-- Opening Marker --
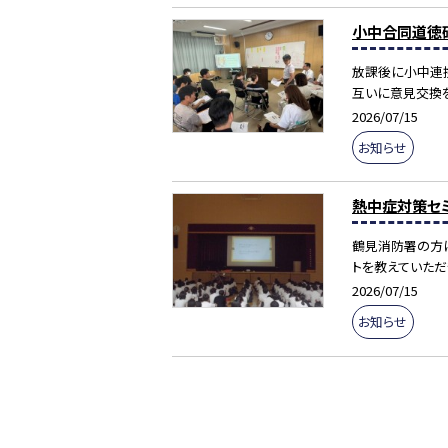
小中合同道徳
放課後に小中連携
互いに意見交換を
2026/07/15
お知らせ
熱中症対策セ
鶴見消防署の方に
トを教えていただ
2026/07/15
お知らせ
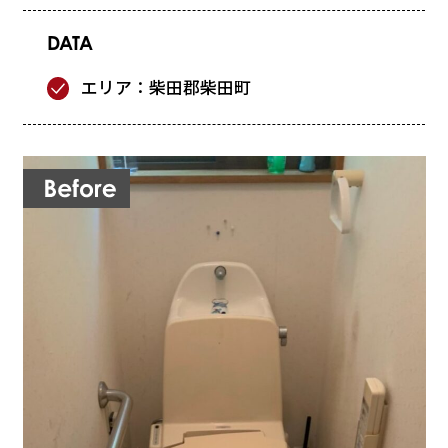
DATA
エリア：柴田郡柴田町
-- Closing Marker --
> Directions for this task
Since the pictures are not part of the copy, transcribe only the remaining material, exactly.

> Result below
小中合同道徳
放課後に小中連携
互いに意見交換を
2026/07/15
お知らせ
熱中症対策セ
鶴見消防署の方に
トを教えていただ
2026/07/15
お知らせ
DATA
エリア：柴田郡柴田町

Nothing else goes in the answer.